What this task involves: What you hand back must match the listing exactly.

Dataset:
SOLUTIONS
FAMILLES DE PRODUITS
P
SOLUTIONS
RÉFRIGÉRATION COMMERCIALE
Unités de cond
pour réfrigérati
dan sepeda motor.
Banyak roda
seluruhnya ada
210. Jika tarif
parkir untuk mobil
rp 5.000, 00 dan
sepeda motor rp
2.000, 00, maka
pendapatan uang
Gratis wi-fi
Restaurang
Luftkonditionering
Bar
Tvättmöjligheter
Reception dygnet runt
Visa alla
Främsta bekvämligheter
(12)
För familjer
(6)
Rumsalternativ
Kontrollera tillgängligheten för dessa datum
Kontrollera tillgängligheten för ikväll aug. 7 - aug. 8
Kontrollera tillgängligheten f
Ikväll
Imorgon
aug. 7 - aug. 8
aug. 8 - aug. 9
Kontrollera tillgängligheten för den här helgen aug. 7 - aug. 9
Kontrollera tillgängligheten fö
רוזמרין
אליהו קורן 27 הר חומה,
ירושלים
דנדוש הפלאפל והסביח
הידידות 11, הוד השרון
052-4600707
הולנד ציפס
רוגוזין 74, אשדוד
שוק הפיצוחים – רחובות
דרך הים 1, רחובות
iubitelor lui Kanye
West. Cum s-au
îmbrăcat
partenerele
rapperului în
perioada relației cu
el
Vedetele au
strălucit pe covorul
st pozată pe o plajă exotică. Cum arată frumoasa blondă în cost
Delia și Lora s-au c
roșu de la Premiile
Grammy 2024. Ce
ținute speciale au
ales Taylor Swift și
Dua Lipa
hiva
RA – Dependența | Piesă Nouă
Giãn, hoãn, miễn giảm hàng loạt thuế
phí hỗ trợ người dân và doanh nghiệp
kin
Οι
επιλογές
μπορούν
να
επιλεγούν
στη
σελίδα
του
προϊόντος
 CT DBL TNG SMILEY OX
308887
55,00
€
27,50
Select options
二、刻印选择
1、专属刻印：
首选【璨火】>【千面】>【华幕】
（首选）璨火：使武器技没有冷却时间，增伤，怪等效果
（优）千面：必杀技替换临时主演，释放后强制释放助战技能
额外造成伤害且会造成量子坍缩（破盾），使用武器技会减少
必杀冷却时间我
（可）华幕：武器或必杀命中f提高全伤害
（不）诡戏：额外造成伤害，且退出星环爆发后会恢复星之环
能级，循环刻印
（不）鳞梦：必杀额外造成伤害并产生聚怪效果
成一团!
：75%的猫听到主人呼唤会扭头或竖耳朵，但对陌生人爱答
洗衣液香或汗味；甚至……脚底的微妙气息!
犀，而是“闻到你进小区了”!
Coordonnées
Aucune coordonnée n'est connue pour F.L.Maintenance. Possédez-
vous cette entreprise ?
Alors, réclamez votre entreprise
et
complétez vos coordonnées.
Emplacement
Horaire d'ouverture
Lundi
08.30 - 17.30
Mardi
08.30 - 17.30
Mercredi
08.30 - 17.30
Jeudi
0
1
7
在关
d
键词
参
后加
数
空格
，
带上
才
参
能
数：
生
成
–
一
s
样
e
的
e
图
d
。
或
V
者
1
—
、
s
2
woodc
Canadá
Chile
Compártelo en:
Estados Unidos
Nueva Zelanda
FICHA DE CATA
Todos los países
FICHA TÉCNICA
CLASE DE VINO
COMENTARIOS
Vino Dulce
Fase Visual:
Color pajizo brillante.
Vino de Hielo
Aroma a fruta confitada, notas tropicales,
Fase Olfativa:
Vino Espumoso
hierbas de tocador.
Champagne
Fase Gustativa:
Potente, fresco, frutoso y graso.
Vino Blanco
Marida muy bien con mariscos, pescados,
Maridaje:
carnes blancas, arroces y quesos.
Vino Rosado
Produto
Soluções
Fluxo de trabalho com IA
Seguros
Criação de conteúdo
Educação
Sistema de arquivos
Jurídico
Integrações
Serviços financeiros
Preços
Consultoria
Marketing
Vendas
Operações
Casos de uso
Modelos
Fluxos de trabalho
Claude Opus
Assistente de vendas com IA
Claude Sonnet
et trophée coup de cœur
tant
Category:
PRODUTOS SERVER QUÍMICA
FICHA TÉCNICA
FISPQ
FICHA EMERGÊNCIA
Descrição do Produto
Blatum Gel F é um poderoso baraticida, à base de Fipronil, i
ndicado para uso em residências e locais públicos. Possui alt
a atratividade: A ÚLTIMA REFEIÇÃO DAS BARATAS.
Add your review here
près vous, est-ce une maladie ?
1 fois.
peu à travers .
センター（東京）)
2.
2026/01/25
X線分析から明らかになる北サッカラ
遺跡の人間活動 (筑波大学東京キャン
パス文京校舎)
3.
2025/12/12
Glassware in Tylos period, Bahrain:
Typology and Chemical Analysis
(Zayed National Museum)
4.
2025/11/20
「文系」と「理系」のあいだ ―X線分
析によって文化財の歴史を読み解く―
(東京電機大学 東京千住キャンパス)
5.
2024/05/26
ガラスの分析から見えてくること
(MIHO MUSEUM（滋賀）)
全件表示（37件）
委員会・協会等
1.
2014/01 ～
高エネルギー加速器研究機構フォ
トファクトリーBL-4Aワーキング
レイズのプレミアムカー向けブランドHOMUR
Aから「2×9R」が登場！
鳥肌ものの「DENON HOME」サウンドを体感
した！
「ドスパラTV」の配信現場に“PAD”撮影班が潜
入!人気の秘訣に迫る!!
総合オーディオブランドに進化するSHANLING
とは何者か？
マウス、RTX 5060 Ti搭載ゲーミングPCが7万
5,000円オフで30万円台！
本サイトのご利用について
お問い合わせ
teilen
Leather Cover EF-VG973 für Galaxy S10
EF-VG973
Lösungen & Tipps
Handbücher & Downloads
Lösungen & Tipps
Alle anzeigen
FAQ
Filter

Reply:
SOLUTIONS
FAMILLES DE PRODUITS
P
SOLUTIONS
RÉFRIGÉRATION COMMERCIALE
Unités de cond
pour réfrigérati
dan sepeda motor.
Banyak roda
seluruhnya ada
210. Jika tarif
parkir untuk mobil
rp 5.000, 00 dan
sepeda motor rp
2.000, 00, maka
pendapatan uang
Gratis wi-fi
Restaurang
Luftkonditionering
Bar
Tvättmöjligheter
Reception dygnet runt
Visa alla
Främsta bekvämligheter
(12)
För familjer
(6)
Rumsalternativ
Kontrollera tillgängligheten för dessa datum
Kontrollera tillgängligheten för ikväll aug. 7 - aug. 8
Kontrollera tillgängligheten f
Ikväll
Imorgon
aug. 7 - aug. 8
aug. 8 - aug. 9
Kontrollera tillgängligheten för den här helgen aug. 7 - aug. 9
Kontrollera tillgängligheten fö
רוזמרין
אליהו קורן 27 הר חומה,
ירושלים
דנדוש הפלאפל והסביח
הידידות 11, הוד השרון
052-4600707
הולנד ציפס
רוגוזין 74, אשדוד
שוק הפיצוחים – רחובות
דרך הים 1, רחובות
iubitelor lui Kanye
West. Cum s-au
îmbrăcat
partenerele
rapperului în
perioada relației cu
el
Vedetele au
strălucit pe covorul
st pozată pe o plajă exotică. Cum arată frumoasa blondă în cost
Delia și Lora s-au c
roșu de la Premiile
Grammy 2024. Ce
ținute speciale au
ales Taylor Swift și
Dua Lipa
hiva
RA – Dependența | Piesă Nouă
Giãn, hoãn, miễn giảm hàng loạt thuế
phí hỗ trợ người dân và doanh nghiệp
kin
Οι
επιλογές
μπορούν
να
επιλεγούν
στη
σελίδα
του
προϊόντος
 CT DBL TNG SMILEY OX
308887
55,00
€
27,50
Select options
二、刻印选择
1、专属刻印：
首选【璨火】>【千面】>【华幕】
（首选）璨火：使武器技没有冷却时间，增伤，怪等效果
（优）千面：必杀技替换临时主演，释放后强制释放助战技能
额外造成伤害且会造成量子坍缩（破盾），使用武器技会减少
必杀冷却时间我
（可）华幕：武器或必杀命中f提高全伤害
（不）诡戏：额外造成伤害，且退出星环爆发后会恢复星之环
能级，循环刻印
（不）鳞梦：必杀额外造成伤害并产生聚怪效果
成一团!
：75%的猫听到主人呼唤会扭头或竖耳朵，但对陌生人爱答
洗衣液香或汗味；甚至……脚底的微妙气息!
犀，而是“闻到你进小区了”!
Coordonnées
Aucune coordonnée n'est connue pour F.L.Maintenance. Possédez-
vous cette entreprise ?
Alors, réclamez votre entreprise
et
complétez vos coordonnées.
Emplacement
Horaire d'ouverture
Lundi
08.30 - 17.30
Mardi
08.30 - 17.30
Mercredi
08.30 - 17.30
Jeudi
0
1
7
在关
d
键词
参
后加
数
空格
，
带上
才
参
能
数：
生
成
–
一
s
样
e
的
e
图
d
。
或
V
者
1
—
、
s
2
woodc
Canadá
Chile
Compártelo en:
Estados Unidos
Nueva Zelanda
FICHA DE CATA
Todos los países
FICHA TÉCNICA
CLASE DE VINO
COMENTARIOS
Vino Dulce
Fase Visual:
Color pajizo brillante.
Vino de Hielo
Aroma a fruta confitada, notas tropicales,
Fase Olfativa:
Vino Espumoso
hierbas de tocador.
Champagne
Fase Gustativa:
Potente, fresco, frutoso y graso.
Vino Blanco
Marida muy bien con mariscos, pescados,
Maridaje:
carnes blancas, arroces y quesos.
Vino Rosado
Produto
Soluções
Fluxo de trabalho com IA
Seguros
Criação de conteúdo
Educação
Sistema de arquivos
Jurídico
Integrações
Serviços financeiros
Preços
Consultoria
Marketing
Vendas
Operações
Casos de uso
Modelos
Fluxos de trabalho
Claude Opus
Assistente de vendas com IA
Claude Sonnet
et trophée coup de cœur
tant
Category:
PRODUTOS SERVER QUÍMICA
FICHA TÉCNICA
FISPQ
FICHA EMERGÊNCIA
Descrição do Produto
Blatum Gel F é um poderoso baraticida, à base de Fipronil, i
ndicado para uso em residências e locais públicos. Possui alt
a atratividade: A ÚLTIMA REFEIÇÃO DAS BARATAS.
Add your review here
près vous, est-ce une maladie ?
1 fois.
peu à travers .
センター（東京）)
2.
2026/01/25
X線分析から明らかになる北サッカラ
遺跡の人間活動 (筑波大学東京キャン
パス文京校舎)
3.
2025/12/12
Glassware in Tylos period, Bahrain:
Typology and Chemical Analysis
(Zayed National Museum)
4.
2025/11/20
「文系」と「理系」のあいだ ―X線分
析によって文化財の歴史を読み解く―
(東京電機大学 東京千住キャンパス)
5.
2024/05/26
ガラスの分析から見えてくること
(MIHO MUSEUM（滋賀）)
全件表示（37件）
委員会・協会等
1.
2014/01 ～
高エネルギー加速器研究機構フォ
トファクトリーBL-4Aワーキング
レイズのプレミアムカー向けブランドHOMUR
Aから「2×9R」が登場！
鳥肌ものの「DENON HOME」サウンドを体感
した！
「ドスパラTV」の配信現場に“PAD”撮影班が潜
入!人気の秘訣に迫る!!
総合オーディオブランドに進化するSHANLING
とは何者か？
マウス、RTX 5060 Ti搭載ゲーミングPCが7万
5,000円オフで30万円台！
本サイトのご利用について
お問い合わせ
teilen
Leather Cover EF-VG973 für Galaxy S10
EF-VG973
Lösungen & Tipps
Handbücher & Downloads
Lösungen & Tipps
Alle anzeigen
FAQ
Filter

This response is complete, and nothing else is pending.